The projection for SVG ranges from 0 to 4 per cent depending on which variables you place more emphasis on, whether it is the Eastern Caribbean Central Bank (ECCB), World Bank, the International Monetary Fund (IMP) or local statisticians.

Gonsalves noted also that persons have to look at when the COVID-19 vaccines will begin making an impact globally and when tourism and trading activity will resume and lockdowns lifted.

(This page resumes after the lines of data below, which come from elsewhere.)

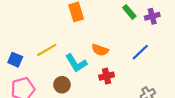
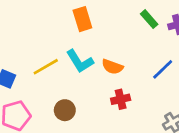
cyan L-shape: (76, 63) -> (80, 61), moved

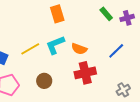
cyan L-shape: (80, 61) -> (55, 45), turned 100
red cross: (121, 99) -> (85, 73), size x1.5

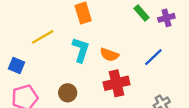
cyan L-shape: (55, 45) -> (81, 50), turned 130
yellow line: (30, 49) -> (43, 37), moved

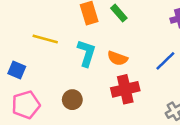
green rectangle: (141, 13) -> (119, 13), moved
yellow line: (43, 37) -> (45, 39), turned 45

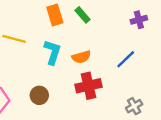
orange semicircle: (118, 58) -> (81, 57), turned -36

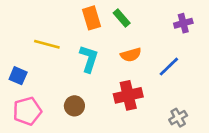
orange semicircle: (81, 57) -> (131, 55), moved

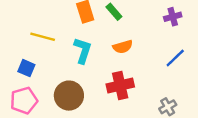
blue line: (169, 67) -> (175, 58), moved
blue square: (18, 76) -> (26, 68), moved
brown circle: (74, 106) -> (69, 96), size x1.5

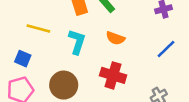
orange semicircle: (123, 47) -> (115, 38), turned 36
red cross: (120, 86) -> (113, 75), turned 30

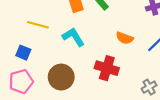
orange semicircle: (115, 38) -> (125, 38), moved
cyan L-shape: (77, 42) -> (73, 37), turned -50

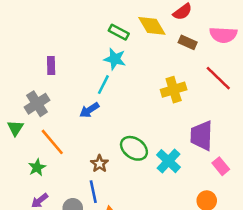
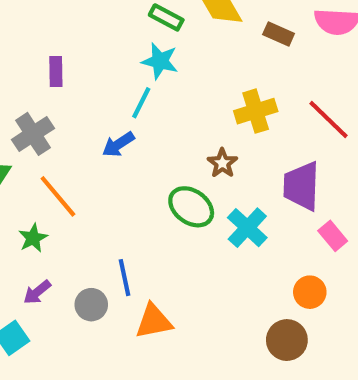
red line: (218, 78) -> (329, 119), moved
brown star: (100, 164) -> (222, 163), moved

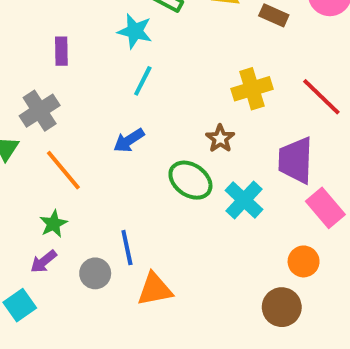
cyan star: (160, 61) -> (135, 31), moved
blue arrow: (118, 144) -> (129, 140), moved
pink rectangle: (333, 236) -> (325, 208), size x1.4
green star: (33, 238) -> (53, 224), moved

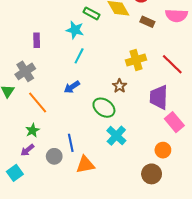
cyan cross: (244, 200) -> (116, 136), moved

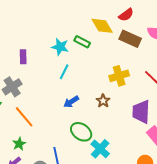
green rectangle: (91, 13) -> (82, 42), moved
brown rectangle: (147, 22) -> (130, 39), size x1.5
blue arrow: (72, 87) -> (71, 102), moved
green ellipse: (104, 108) -> (81, 132), moved

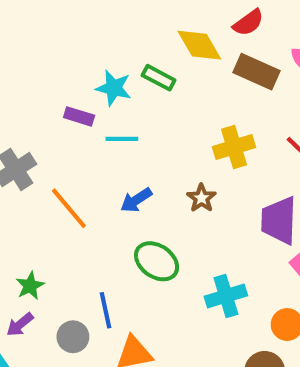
purple rectangle: (23, 57) -> (79, 116), moved, turned -72
cyan line: (64, 72) -> (122, 139), turned 63
orange line: (24, 117) -> (69, 208), moved
cyan cross: (100, 149) -> (226, 296), moved, turned 30

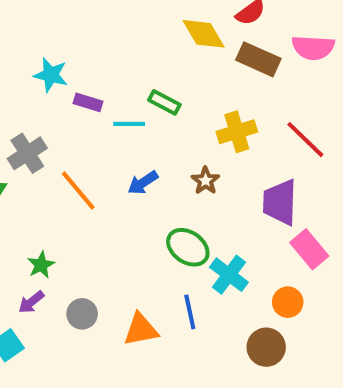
green rectangle: (159, 78) -> (164, 102), moved
cyan star: (114, 88) -> (51, 75), moved
green ellipse: (157, 261) -> (188, 247), moved
cyan cross: (226, 296) -> (229, 275), turned -36
blue line: (106, 310) -> (190, 312), moved

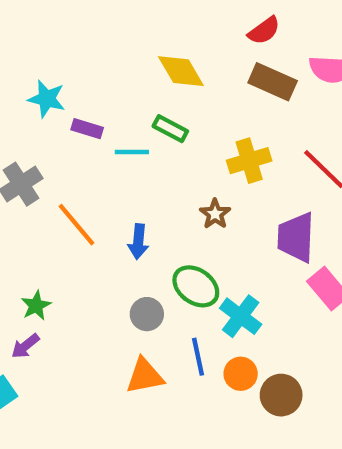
yellow diamond: (204, 34) -> (181, 71), moved
blue arrow: (143, 183) -> (138, 242), moved, turned -52
orange circle: (288, 302) -> (241, 374), moved
gray circle: (82, 314) -> (147, 314), moved

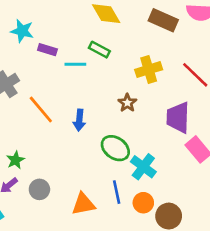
gray circle: (147, 314) -> (39, 189), moved

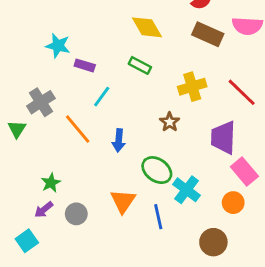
cyan line: (75, 64) -> (102, 97), moved, turned -54
orange circle: (143, 203) -> (233, 203), moved
orange triangle: (83, 204) -> (123, 201), moved, turned -45

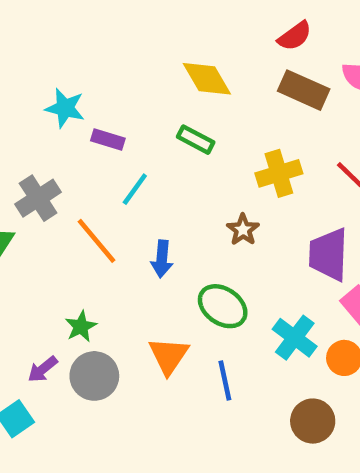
green star: (51, 183) -> (81, 326), moved
cyan cross: (187, 190) -> (295, 338), moved
gray circle: (76, 214) -> (94, 376), size x1.4

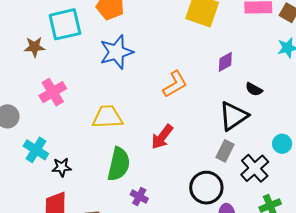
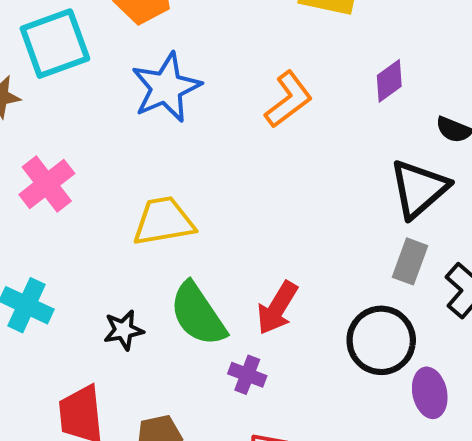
orange L-shape: (175, 84) -> (289, 99), moved
red arrow: (162, 137) -> (277, 308), moved
green semicircle: (119, 164) -> (198, 314), turned 140
black star: (62, 167) -> (124, 330), moved

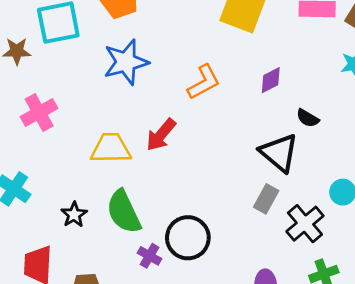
black triangle: (419, 189) -> (279, 153), turned -48
red arrow: (277, 308) -> (161, 135), moved
black star: (124, 330) -> (74, 215), turned -30
black circle: (381, 340) -> (188, 238), moved

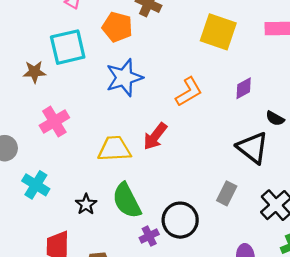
gray rectangle: (266, 199) -> (227, 193), moved
purple cross: (150, 256) -> (149, 236), turned 36

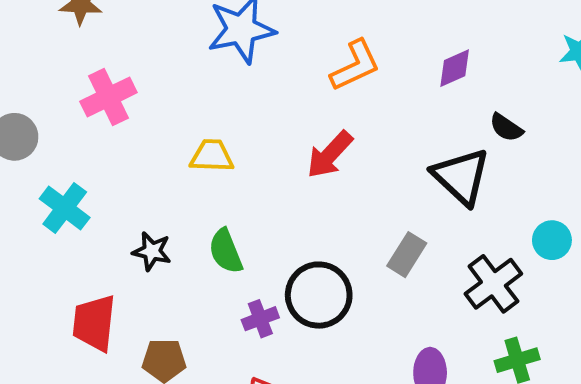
red arrow: (155, 136) -> (330, 155), moved
yellow trapezoid: (114, 149) -> (212, 156), size x0.7
green semicircle: (127, 201) -> (226, 251), size x0.7
black star: (86, 204) -> (152, 251), turned -30

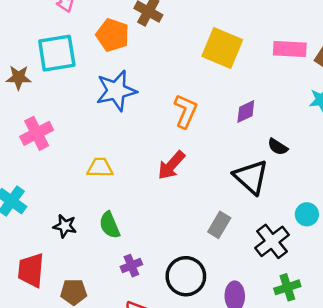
orange L-shape: (355, 66) -> (186, 111), turned -40
black circle: (319, 295) -> (186, 276), moved

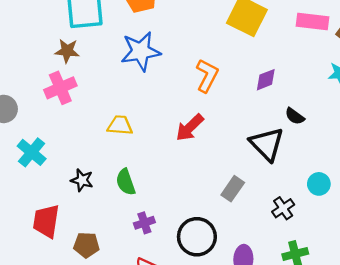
brown star: (19, 78) -> (67, 51), moved
black cross: (272, 241) -> (283, 208), size x0.7

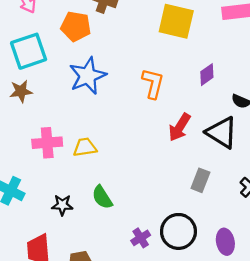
pink cross: (60, 88) -> (47, 143), moved, turned 32
red arrow: (190, 128) -> (180, 127), moved
purple cross: (144, 223) -> (141, 238), moved

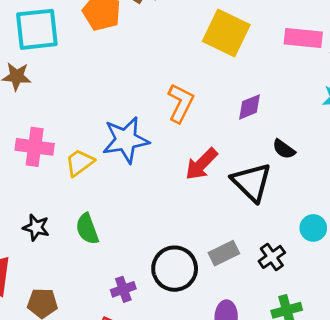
blue star: (88, 76) -> (126, 140), moved
yellow trapezoid: (85, 147) -> (80, 163), turned -40
gray rectangle: (200, 180) -> (224, 253), moved, turned 30
black circle: (178, 231) -> (175, 269), moved

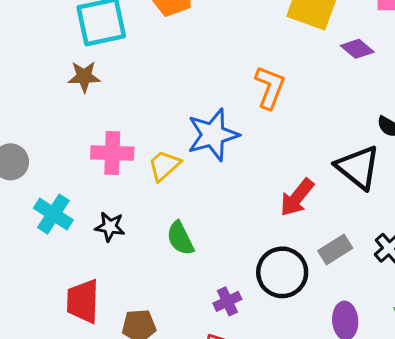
purple diamond: (249, 107) -> (357, 49), moved, turned 68
red arrow: (201, 164) -> (297, 198), moved
black star: (36, 227) -> (110, 227), moved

“So there are a lot of variables, but the range that we are projecting right now is somewhere between completely flat at zero per cent or growth of about four per cent.

“But of course if we grow by four per cent remember that we contracted by five percent in 2020, so we still do not, in any of these scenarios project that by the end of 2021 we will be back to the levels of economic activity that we had in 2019,” Gonsalves explained.

He said that in that light, the government crafted a budget that it believes addresses the short term challenges as comprehensively as possible while preparing for an elevated post COVID-19 transformation.

For 2021, government has put forward an EC$1,212,601,578 fiscal package – a 2.2 per cent increase over 2020’s approved budget.

That figure comprises recurrent expenditure inclusive of amortisation and sinking fund contributions of EC$895,199,329 and capital expenditure of EC$317,402,250.